- _DIRECTIONS_
Reproduce exactly the lines of the material beneath, from the line that contains "BAMBINA RICONDUCIBILI ALLA" to the line that contains "Viktoria potřebuje v Teplicích zabrat.", both included, and no other lines.

- _DATASET_
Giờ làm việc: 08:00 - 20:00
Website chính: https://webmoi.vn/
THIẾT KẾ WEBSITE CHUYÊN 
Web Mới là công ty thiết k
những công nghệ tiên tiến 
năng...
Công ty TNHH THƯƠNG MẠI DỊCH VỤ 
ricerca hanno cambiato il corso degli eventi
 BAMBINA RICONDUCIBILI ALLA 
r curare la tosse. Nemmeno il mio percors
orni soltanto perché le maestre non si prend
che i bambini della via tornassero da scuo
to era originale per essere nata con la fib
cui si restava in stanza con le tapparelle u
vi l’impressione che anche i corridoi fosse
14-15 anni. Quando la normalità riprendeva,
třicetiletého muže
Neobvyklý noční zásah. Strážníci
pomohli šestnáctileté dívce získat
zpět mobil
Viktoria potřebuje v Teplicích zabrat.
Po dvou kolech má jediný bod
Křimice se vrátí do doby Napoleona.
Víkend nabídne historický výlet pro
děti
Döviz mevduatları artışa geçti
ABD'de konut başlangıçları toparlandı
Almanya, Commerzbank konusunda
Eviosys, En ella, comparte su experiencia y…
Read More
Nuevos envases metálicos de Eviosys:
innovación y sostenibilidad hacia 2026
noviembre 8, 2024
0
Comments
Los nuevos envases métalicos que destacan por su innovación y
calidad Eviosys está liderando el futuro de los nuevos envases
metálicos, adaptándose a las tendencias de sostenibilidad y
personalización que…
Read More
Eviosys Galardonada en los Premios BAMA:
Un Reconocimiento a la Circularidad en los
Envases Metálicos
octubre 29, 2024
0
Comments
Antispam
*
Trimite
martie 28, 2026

- _FINISHED EXERCISE_
 BAMBINA RICONDUCIBILI ALLA 
r curare la tosse. Nemmeno il mio percors
orni soltanto perché le maestre non si prend
che i bambini della via tornassero da scuo
to era originale per essere nata con la fib
cui si restava in stanza con le tapparelle u
vi l’impressione che anche i corridoi fosse
14-15 anni. Quando la normalità riprendeva,
třicetiletého muže
Neobvyklý noční zásah. Strážníci
pomohli šestnáctileté dívce získat
zpět mobil
Viktoria potřebuje v Teplicích zabrat.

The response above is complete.